C’est vrai qu’à la base, l’album devait s’appeler « Weather Underground ». On procède toujours comme ça, avant de commencer à produire. Il nous faut définir un sujet, un thème sur lequel on va pouvoir travailler. Même si ça n’a rien d’irréversible, on définit toujours un titre dès le départ pour envisager la lumière au bout du tunnel. Finalement c’est devenu « Heligoland » sur une idée de 3D, il est tombé sur un documentaire TV à propos de cet archipel et ça l’a fasciné (rires).

Qu’est-ce que t’écoutes en ce moment?

Récemment, j’ai écouté l’album collectif des Black Keys, pas mal de TV On The Radio, le dernier Flying Lotus sorti chez Warp et aussi beaucoup de reggae.

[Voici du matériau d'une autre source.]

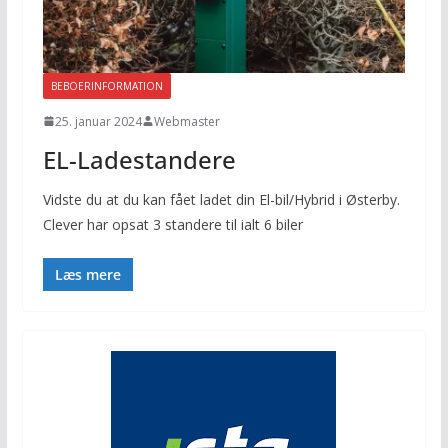
BEBOERINFORMATION
25. januar 2024
Webmaster
EL-Ladestandere
Vidste du at du kan fået ladet din El-bil/Hybrid i Østerby.
Clever har opsat 3 standere til ialt 6 biler
Læs mere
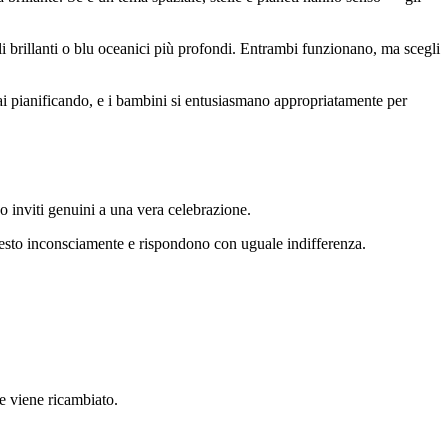
i brillanti o blu oceanici più profondi. Entrambi funzionano, ma scegli
tai pianificando, e i bambini si entusiasmano appropriatamente per
o inviti genuini a una vera celebrazione.
questo inconsciamente e rispondono con uguale indifferenza.
re viene ricambiato.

Le disque qui a changé ta vie?

Je pense que c’est le disque qui a changé pour toujours la face du Hip-Hop: « The Chronic » de Dr Dre. En termes de production, il a amené le truc à un autre niveau en construisant le disque comme une seule et même histoire. Dans le même genre, Snoop Dogg aussi a eu beaucoup d’influence, avec son premier album il a su parfaitement développer ce côté « storytelling ». En l’écoutant, j’avais l’impression de m’entendre conter une histoire, c’était quelque chose d’incroyable, tu pouvais fermer les yeux et t’imaginer vivre ce qu’il raconte!